Obviously, your due date is a big one. You were expecting a baby and you have only your loss. Holidays can also be painful milestones after your miscarriage. These can be especially difficult if gatherings with family and friends include pregnant women or babies. When we get pregnant, our hearts are filled with dreams for the future. We make statements about what life will be like “when the baby comes.” Three of my miscarriages occurred in early winter, so three times, I was pregnant at Christmas. I love Christmas and as I'd go through all of the festive holiday activities I'd think “Next year at this time, I'll have a baby.” It made me sad in the days and weeks following the miscarriages and it made me sad again the following year when I remembered.

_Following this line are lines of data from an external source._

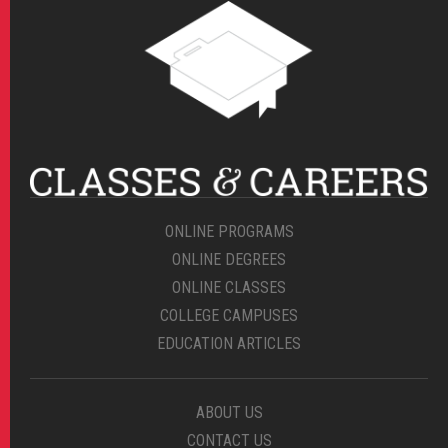
ONLINE PROGRAMS
ONLINE DEGREES
ONLINE CLASSES
COLLEGE CAMPUSES
EDUCATION ARTICLES
ABOUT US
CONTACT US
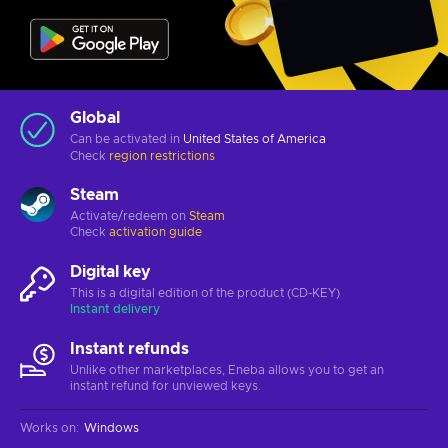
Global
Can be activated in
United States of America
Check
region restrictions
Steam
Activate/redeem on
Steam
Check
activation guide
Digital key
This is a digital edition of the product (CD-KEY)
Instant delivery
Instant refunds
Unlike other marketplaces, Eneba allows you to get an
instant refund for unviewed keys.
Works on
:
Windows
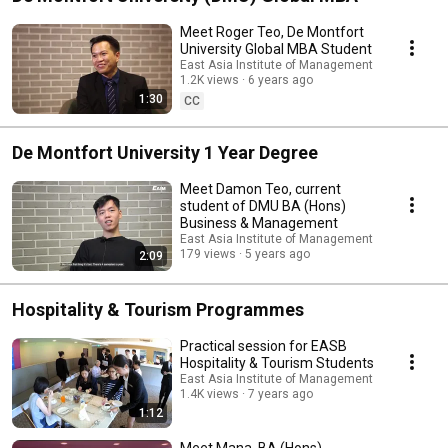
Meet Roger Teo, De Montfort
University Global MBA Student
East Asia Institute of Management
1.2K views
6 years ago
1:30
CC
De Montfort University 1 Year Degree
Meet Damon Teo, current
student of DMU BA (Hons)
Business & Management
East Asia Institute of Management
179 views
5 years ago
2:09
Hospitality & Tourism Programmes
Practical session for EASB
Hospitality & Tourism Students
East Asia Institute of Management
1.4K views
7 years ago
1:12
Meet Mana, BA (Hons)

Sometimes, it doesn't even need to be a really significant milestone to make you sad. After my first miscarriage, I looked at the calendar at work, so I could write the week's end date on my time card. It was a perfectly mundane thing. It was a thing I did every single week. Yet this time, I felt like I'd had all the wind knocked out of me and it brought tears to my eyes. That particular date was supposed to have been the date of my big ultrasound. The ultrasound where you usually get to see your baby for the very first time. The ultrasound where you get a pile of pictures you can proudly show everyone from your mom to the guy who pumps your gas. But of course, for me, there was no big ultrasound that time because I'd lost my baby three weeks before.
So how can you deal with all of these milestones without losing your mind? First of all, you can honor them. On your due date, you can light a candle or plant a tree or do something else to remember your baby. Part of what I found hardest about milestones, was that I still felt the loss deeply but it seemed like other people had moved on. Actively remembering can help you heal.
On the other hand, it can be helpful to not remember too. If you know a certain time is going to be tough for you, it's okay to try to distract yourself. Enlist a friend who makes you laugh or who can drag you to the movies or out shopping. Or immerse yourself wholeheartedly in a project you've always wanted to tackle or a hobby you've always wanted to take up.
Finally, while your miscarriage may always be a painful subject, I found that the milestones became less emotionally jarring as time passed. The first year after a miscarriage was the hardest. Later milestones hurt a little less.